Exercise directions:
Give an exact copy of the data that follows, but none of its pictures.

[Document understanding data]
== Segment start ==

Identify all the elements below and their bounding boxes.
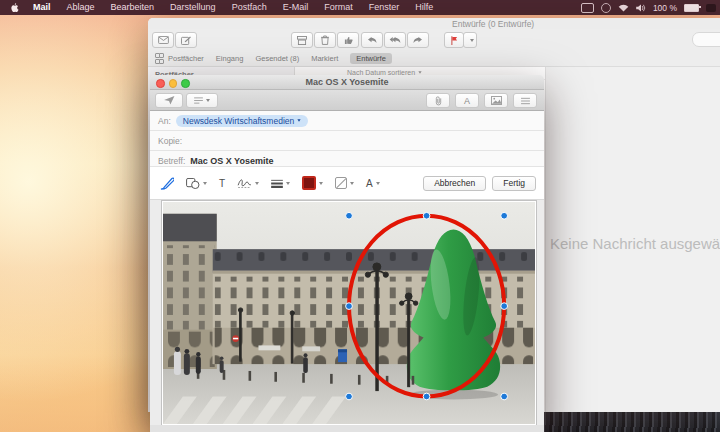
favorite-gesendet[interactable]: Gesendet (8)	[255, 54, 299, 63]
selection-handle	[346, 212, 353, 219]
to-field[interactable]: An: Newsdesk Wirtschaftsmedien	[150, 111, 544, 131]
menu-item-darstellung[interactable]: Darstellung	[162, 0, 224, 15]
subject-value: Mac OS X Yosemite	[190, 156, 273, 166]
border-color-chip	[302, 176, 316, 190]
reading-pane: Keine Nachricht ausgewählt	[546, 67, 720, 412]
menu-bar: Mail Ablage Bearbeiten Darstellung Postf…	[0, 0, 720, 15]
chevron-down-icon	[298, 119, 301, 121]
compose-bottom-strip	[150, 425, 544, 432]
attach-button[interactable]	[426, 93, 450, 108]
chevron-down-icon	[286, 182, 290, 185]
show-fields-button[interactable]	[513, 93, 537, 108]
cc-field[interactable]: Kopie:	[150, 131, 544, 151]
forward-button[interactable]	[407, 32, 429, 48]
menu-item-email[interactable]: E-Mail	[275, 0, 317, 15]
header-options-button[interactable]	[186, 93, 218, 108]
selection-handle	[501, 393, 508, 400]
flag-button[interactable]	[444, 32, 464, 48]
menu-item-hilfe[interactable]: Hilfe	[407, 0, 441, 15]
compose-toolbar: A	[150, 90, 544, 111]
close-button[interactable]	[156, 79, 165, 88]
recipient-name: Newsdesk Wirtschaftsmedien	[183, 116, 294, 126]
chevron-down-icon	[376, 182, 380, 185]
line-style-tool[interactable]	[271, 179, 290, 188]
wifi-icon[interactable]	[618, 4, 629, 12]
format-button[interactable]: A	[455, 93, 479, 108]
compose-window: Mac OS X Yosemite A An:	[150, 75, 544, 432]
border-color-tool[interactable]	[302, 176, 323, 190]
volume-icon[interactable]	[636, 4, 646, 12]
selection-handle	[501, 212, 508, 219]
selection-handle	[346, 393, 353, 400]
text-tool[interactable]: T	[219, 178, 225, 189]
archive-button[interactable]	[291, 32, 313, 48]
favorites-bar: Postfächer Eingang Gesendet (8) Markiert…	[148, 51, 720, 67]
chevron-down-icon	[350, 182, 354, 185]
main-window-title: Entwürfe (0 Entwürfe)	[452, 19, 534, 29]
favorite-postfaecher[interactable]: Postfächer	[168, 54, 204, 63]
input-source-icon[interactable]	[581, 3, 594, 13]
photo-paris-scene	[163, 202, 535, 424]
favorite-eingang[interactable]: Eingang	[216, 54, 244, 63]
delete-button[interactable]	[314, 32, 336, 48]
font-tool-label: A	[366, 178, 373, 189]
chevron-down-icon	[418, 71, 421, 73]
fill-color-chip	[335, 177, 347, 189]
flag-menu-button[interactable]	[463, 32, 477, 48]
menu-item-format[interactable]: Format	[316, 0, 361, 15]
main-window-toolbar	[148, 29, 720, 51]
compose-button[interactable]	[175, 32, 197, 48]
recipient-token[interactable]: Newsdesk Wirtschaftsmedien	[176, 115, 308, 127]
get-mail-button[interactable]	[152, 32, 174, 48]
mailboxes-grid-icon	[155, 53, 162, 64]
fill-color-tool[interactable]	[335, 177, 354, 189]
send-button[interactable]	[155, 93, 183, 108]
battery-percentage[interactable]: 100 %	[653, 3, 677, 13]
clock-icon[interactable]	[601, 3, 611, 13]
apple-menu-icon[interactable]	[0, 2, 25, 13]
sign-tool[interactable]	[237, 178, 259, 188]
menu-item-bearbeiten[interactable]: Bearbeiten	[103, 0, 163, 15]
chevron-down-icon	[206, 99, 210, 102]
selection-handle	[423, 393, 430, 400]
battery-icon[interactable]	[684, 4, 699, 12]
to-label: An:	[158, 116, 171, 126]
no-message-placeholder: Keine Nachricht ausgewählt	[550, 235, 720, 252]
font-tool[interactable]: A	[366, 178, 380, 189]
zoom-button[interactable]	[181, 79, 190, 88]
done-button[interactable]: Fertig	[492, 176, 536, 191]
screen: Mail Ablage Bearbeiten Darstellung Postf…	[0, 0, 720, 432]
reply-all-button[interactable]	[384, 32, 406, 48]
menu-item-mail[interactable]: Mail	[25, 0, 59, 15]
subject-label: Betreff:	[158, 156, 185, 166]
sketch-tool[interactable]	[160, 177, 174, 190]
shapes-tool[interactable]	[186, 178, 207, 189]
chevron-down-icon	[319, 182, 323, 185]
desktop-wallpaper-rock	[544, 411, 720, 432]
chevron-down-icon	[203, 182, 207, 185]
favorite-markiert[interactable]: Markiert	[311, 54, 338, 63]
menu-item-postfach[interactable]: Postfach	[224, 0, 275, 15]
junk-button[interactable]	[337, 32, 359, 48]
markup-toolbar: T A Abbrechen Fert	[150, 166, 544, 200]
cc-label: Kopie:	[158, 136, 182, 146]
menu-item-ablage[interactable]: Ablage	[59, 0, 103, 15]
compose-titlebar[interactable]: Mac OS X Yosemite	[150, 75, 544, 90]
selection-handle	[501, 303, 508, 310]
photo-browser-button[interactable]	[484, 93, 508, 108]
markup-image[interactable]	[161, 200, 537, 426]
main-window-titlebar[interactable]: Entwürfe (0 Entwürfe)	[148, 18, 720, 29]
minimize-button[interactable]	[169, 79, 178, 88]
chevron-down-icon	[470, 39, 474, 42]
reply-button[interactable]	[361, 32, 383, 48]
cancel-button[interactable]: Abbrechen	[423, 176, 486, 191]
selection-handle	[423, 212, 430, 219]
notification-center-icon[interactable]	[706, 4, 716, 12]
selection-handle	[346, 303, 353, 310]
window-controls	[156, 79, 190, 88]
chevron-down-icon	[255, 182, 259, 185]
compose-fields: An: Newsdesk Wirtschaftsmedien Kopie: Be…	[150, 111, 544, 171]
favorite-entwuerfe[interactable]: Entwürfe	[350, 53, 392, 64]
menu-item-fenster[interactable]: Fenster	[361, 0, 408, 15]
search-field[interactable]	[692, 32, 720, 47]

== Segment end ==

Completed exercise:
Identify all the elements below and their bounding boxes.
favorite-gesendet[interactable]: Gesendet (8)	[255, 54, 299, 63]
selection-handle	[346, 212, 353, 219]
to-field[interactable]: An: Newsdesk Wirtschaftsmedien	[150, 111, 544, 131]
menu-item-darstellung[interactable]: Darstellung	[162, 0, 224, 15]
subject-value: Mac OS X Yosemite	[190, 156, 273, 166]
border-color-chip	[302, 176, 316, 190]
reading-pane: Keine Nachricht ausgewählt	[546, 67, 720, 412]
menu-bar: Mail Ablage Bearbeiten Darstellung Postf…	[0, 0, 720, 15]
chevron-down-icon	[298, 119, 301, 121]
compose-bottom-strip	[150, 425, 544, 432]
attach-button[interactable]	[426, 93, 450, 108]
chevron-down-icon	[286, 182, 290, 185]
show-fields-button[interactable]	[513, 93, 537, 108]
cc-field[interactable]: Kopie:	[150, 131, 544, 151]
forward-button[interactable]	[407, 32, 429, 48]
menu-item-email[interactable]: E-Mail	[275, 0, 317, 15]
header-options-button[interactable]	[186, 93, 218, 108]
selection-handle	[501, 393, 508, 400]
flag-button[interactable]	[444, 32, 464, 48]
menu-item-hilfe[interactable]: Hilfe	[407, 0, 441, 15]
compose-toolbar: A	[150, 90, 544, 111]
close-button[interactable]	[156, 79, 165, 88]
recipient-name: Newsdesk Wirtschaftsmedien	[183, 116, 294, 126]
chevron-down-icon	[376, 182, 380, 185]
line-style-tool[interactable]	[271, 179, 290, 188]
wifi-icon[interactable]	[618, 4, 629, 12]
format-button[interactable]: A	[455, 93, 479, 108]
compose-window: Mac OS X Yosemite A An:	[150, 75, 544, 432]
border-color-tool[interactable]	[302, 176, 323, 190]
volume-icon[interactable]	[636, 4, 646, 12]
selection-handle	[501, 212, 508, 219]
selection-handle	[346, 393, 353, 400]
text-tool[interactable]: T	[219, 178, 225, 189]
archive-button[interactable]	[291, 32, 313, 48]
favorites-bar: Postfächer Eingang Gesendet (8) Markiert…	[148, 51, 720, 67]
chevron-down-icon	[350, 182, 354, 185]
main-window-title: Entwürfe (0 Entwürfe)	[452, 19, 534, 29]
favorite-postfaecher[interactable]: Postfächer	[168, 54, 204, 63]
input-source-icon[interactable]	[581, 3, 594, 13]
photo-paris-scene	[163, 202, 535, 424]
favorite-eingang[interactable]: Eingang	[216, 54, 244, 63]
delete-button[interactable]	[314, 32, 336, 48]
font-tool-label: A	[366, 178, 373, 189]
chevron-down-icon	[418, 71, 421, 73]
fill-color-chip	[335, 177, 347, 189]
flag-menu-button[interactable]	[463, 32, 477, 48]
menu-item-format[interactable]: Format	[316, 0, 361, 15]
main-window-toolbar	[148, 29, 720, 51]
compose-button[interactable]	[175, 32, 197, 48]
recipient-token[interactable]: Newsdesk Wirtschaftsmedien	[176, 115, 308, 127]
get-mail-button[interactable]	[152, 32, 174, 48]
mailboxes-grid-icon	[155, 53, 162, 64]
fill-color-tool[interactable]	[335, 177, 354, 189]
send-button[interactable]	[155, 93, 183, 108]
battery-percentage[interactable]: 100 %	[653, 3, 677, 13]
clock-icon[interactable]	[601, 3, 611, 13]
apple-menu-icon[interactable]	[0, 2, 25, 13]
sign-tool[interactable]	[237, 178, 259, 188]
menu-item-bearbeiten[interactable]: Bearbeiten	[103, 0, 163, 15]
chevron-down-icon	[206, 99, 210, 102]
selection-handle	[423, 393, 430, 400]
battery-icon[interactable]	[684, 4, 699, 12]
to-label: An:	[158, 116, 171, 126]
no-message-placeholder: Keine Nachricht ausgewählt	[550, 235, 720, 252]
font-tool[interactable]: A	[366, 178, 380, 189]
zoom-button[interactable]	[181, 79, 190, 88]
done-button[interactable]: Fertig	[492, 176, 536, 191]
screen: Mail Ablage Bearbeiten Darstellung Postf…	[0, 0, 720, 432]
reply-all-button[interactable]	[384, 32, 406, 48]
menu-item-mail[interactable]: Mail	[25, 0, 59, 15]
subject-label: Betreff:	[158, 156, 185, 166]
sketch-tool[interactable]	[160, 177, 174, 190]
shapes-tool[interactable]	[186, 178, 207, 189]
chevron-down-icon	[319, 182, 323, 185]
desktop-wallpaper-rock	[544, 411, 720, 432]
chevron-down-icon	[203, 182, 207, 185]
favorite-markiert[interactable]: Markiert	[311, 54, 338, 63]
menu-item-postfach[interactable]: Postfach	[224, 0, 275, 15]
junk-button[interactable]	[337, 32, 359, 48]
markup-toolbar: T A Abbrechen Fert	[150, 166, 544, 200]
cc-label: Kopie:	[158, 136, 182, 146]
menu-item-ablage[interactable]: Ablage	[59, 0, 103, 15]
compose-titlebar[interactable]: Mac OS X Yosemite	[150, 75, 544, 90]
selection-handle	[501, 303, 508, 310]
photo-browser-button[interactable]	[484, 93, 508, 108]
markup-image[interactable]	[161, 200, 537, 426]
main-window-titlebar[interactable]: Entwürfe (0 Entwürfe)	[148, 18, 720, 29]
minimize-button[interactable]	[169, 79, 178, 88]
chevron-down-icon	[470, 39, 474, 42]
reply-button[interactable]	[361, 32, 383, 48]
cancel-button[interactable]: Abbrechen	[423, 176, 486, 191]
selection-handle	[423, 212, 430, 219]
notification-center-icon[interactable]	[706, 4, 716, 12]
selection-handle	[346, 303, 353, 310]
window-controls	[156, 79, 190, 88]
chevron-down-icon	[255, 182, 259, 185]
compose-fields: An: Newsdesk Wirtschaftsmedien Kopie: Be…	[150, 111, 544, 171]
favorite-entwuerfe[interactable]: Entwürfe	[350, 53, 392, 64]
menu-item-fenster[interactable]: Fenster	[361, 0, 408, 15]
search-field[interactable]	[692, 32, 720, 47]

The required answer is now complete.